Results of the initial phase of the portable organ care system (OCS™) liver protect pivotal trial

Document Type

Conference Proceeding

Publication Date


Publication Title

Am J Transplant


Purpose The OCS Liver PROTECT Trial is a prospective, international, randomized controlled trial to evaluate the impact of using portable ex-vivo warm, oxygenated blood perfusion using OCS Liver System on short and long-term clinical outcomes in liver transplantation as compared to standard cold ischemic storage. Methods OCS Liver PROTEC Trial compares preservation of donor livers using OCS-Liver perfusion system (OCS) to cold flush and storage (Control). A total of 300 liver transplant recipients will be randomized into the trial. Donor inclusion criteria: Age ≥40 years old; or total cross clamp time ≥6 hours; or DCD ≤55 years old; or ≤40% macrosteatosis. Donor exclusions: Living or split donors; or severe liver injury. Recipient inclusion criteria: age ≥ 18 years; registered male or female primary liver transplant candidate; signed written informed consent for the trial. Recipient exclusions: acute, fulminant liver failure; prior transplants; multi-organ transplant; ventilator dependence at time of transplantation. Short-Term primary endpoints are incidence of EAD within 7 days post-transplant, patient survival at day 30 and within initial hospital admission. Safety will be assessed by rate of liver graft related (LGR) SAEs within the initial 30 days post-transplant. Long-term endpoints: patient survival at 1 and 2 years. Results We are reporting the results of the initial 20 randomized patients in the PROTECT trial (OCS= 8 and Control= 12).
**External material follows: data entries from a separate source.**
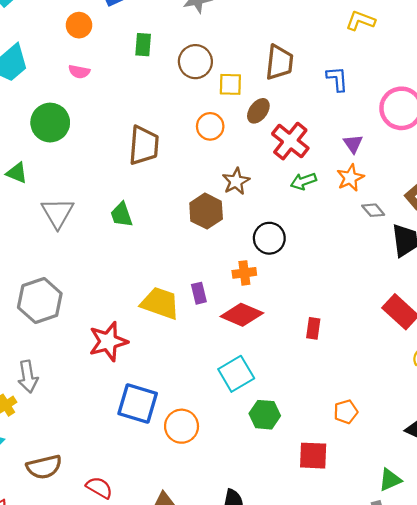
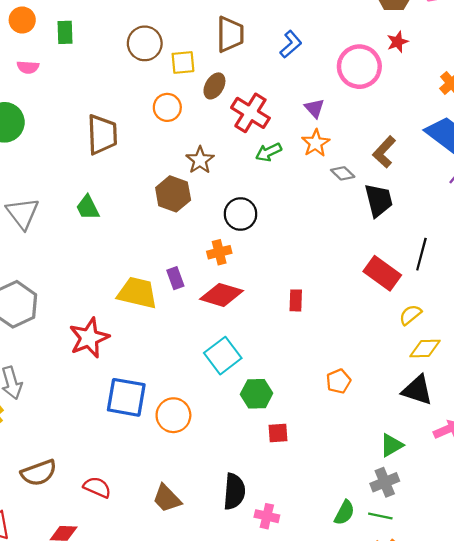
green rectangle: (143, 45) -> (65, 32), moved
blue L-shape: (337, 79) -> (291, 44), turned 60
red square: (313, 456) -> (278, 433), moved, size x0.7

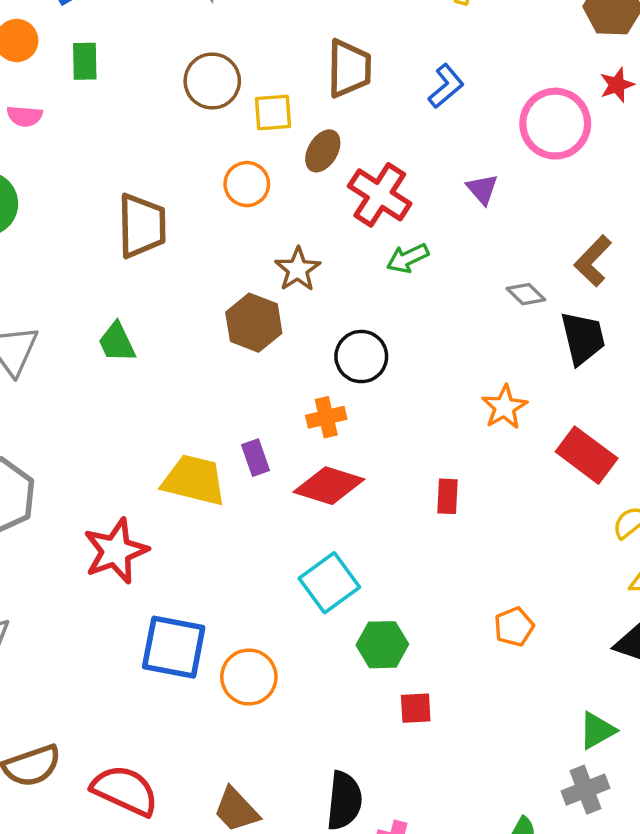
orange star: (316, 143) -> (504, 407), moved
red semicircle: (97, 487) -> (125, 790), size x1.5

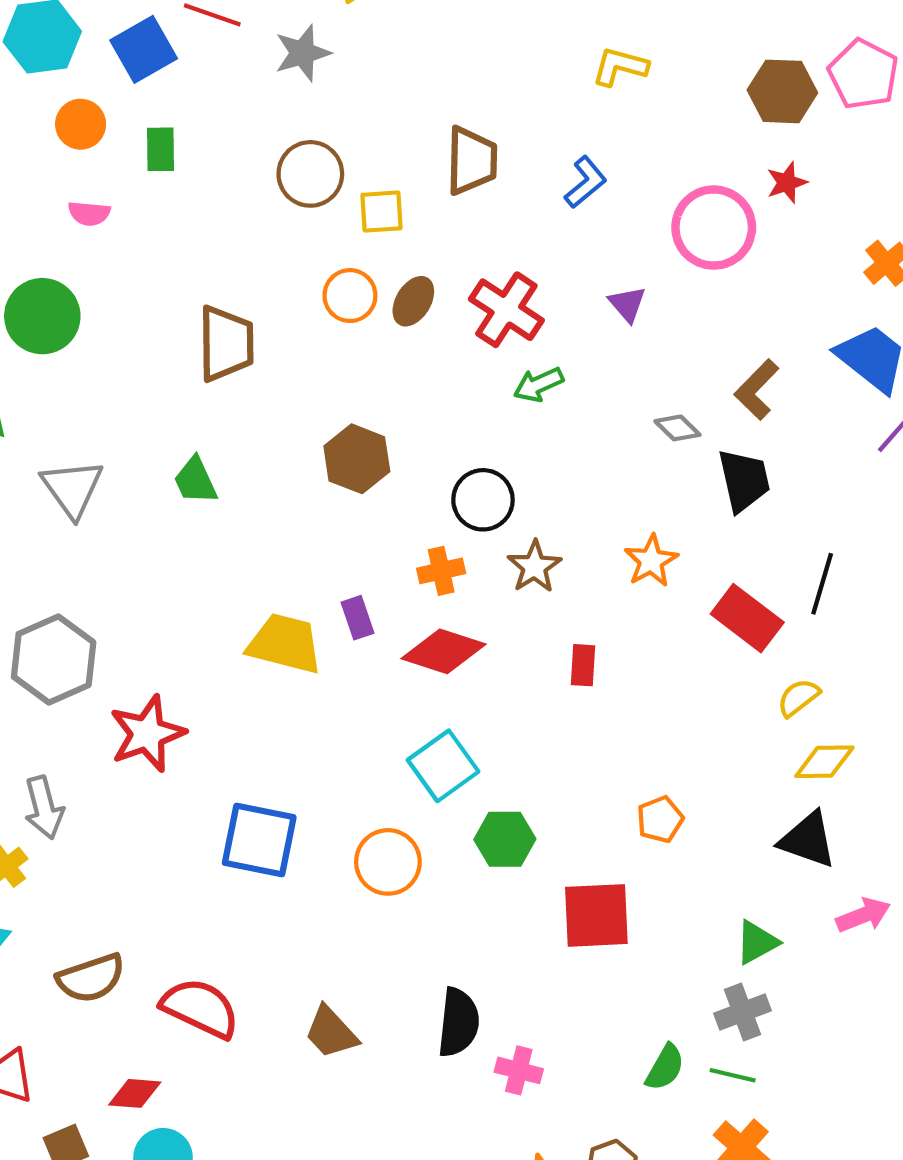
brown ellipse: (323, 151) -> (413, 301), moved
brown star: (298, 269) -> (534, 567), moved
red star: (116, 551) -> (147, 734), moved
orange circle: (249, 677) -> (388, 862), moved
red square: (416, 708) -> (596, 915), moved, size x1.8

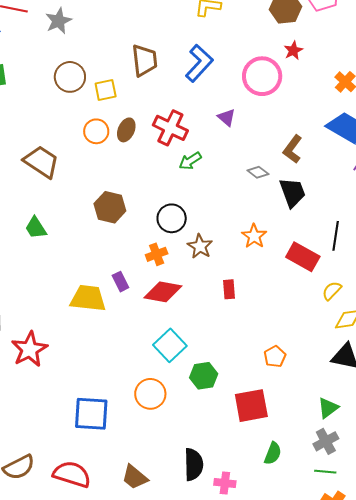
blue L-shape: (586, 182) -> (199, 63), size x1.5
brown trapezoid: (226, 344) -> (41, 162), turned -48
blue square: (259, 840) -> (91, 414), moved
green semicircle: (665, 1067) -> (273, 453), moved

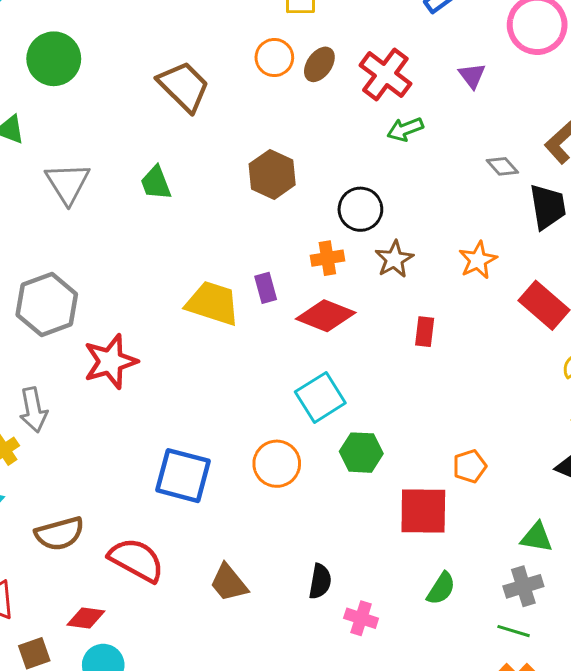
orange pentagon: (275, 357) -> (470, 466), moved
green triangle: (328, 408) -> (537, 537), turned 35
black semicircle: (194, 464) -> (320, 581), size x0.7

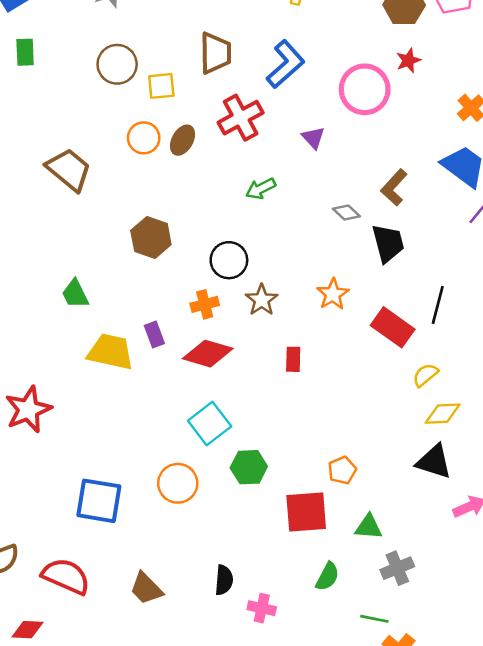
red cross: (385, 74) -> (241, 118), moved, turned 30
green trapezoid: (156, 183) -> (75, 294), moved
green triangle: (537, 537) -> (368, 527), moved
green line: (514, 631) -> (374, 619), moved

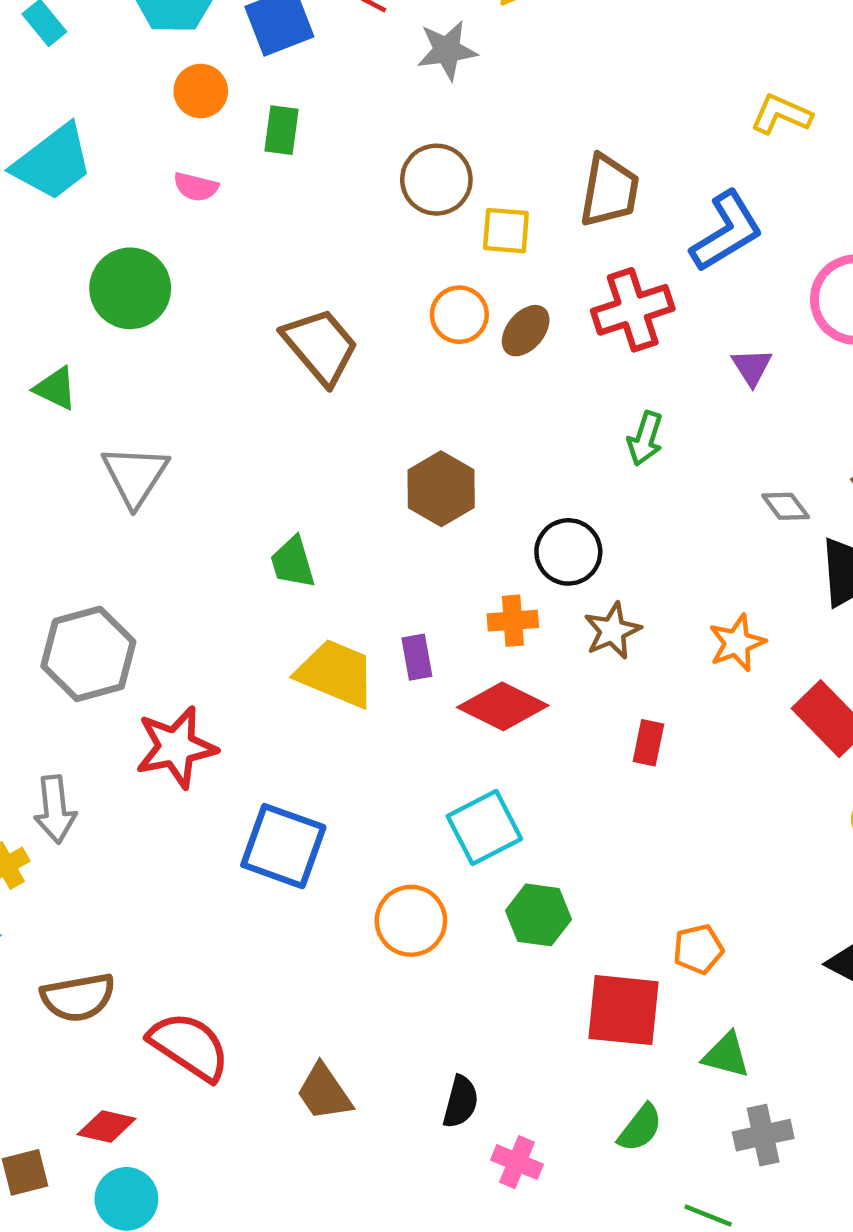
green arrow: (261, 189) -> (645, 439), turned -56
blue square: (99, 501) -> (283, 846), moved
Incidence of EAD was 1/8 patients (12.5%) in OCS vs 5/12 (41.7%) in Control. All patients survived to day 30. There was no LGR SAEs in the OCS vs 1 LGR SAE in Control. Liver biopsy assessment demonstrated lower IR injury markers and LSEC loss in the OCS arm compared to Control. Conclusion The initial experience with the OCS Liver in clinical transplantation demonstrated safety and encouraging early clinical outcomes. The trial is currently expanding enrollment.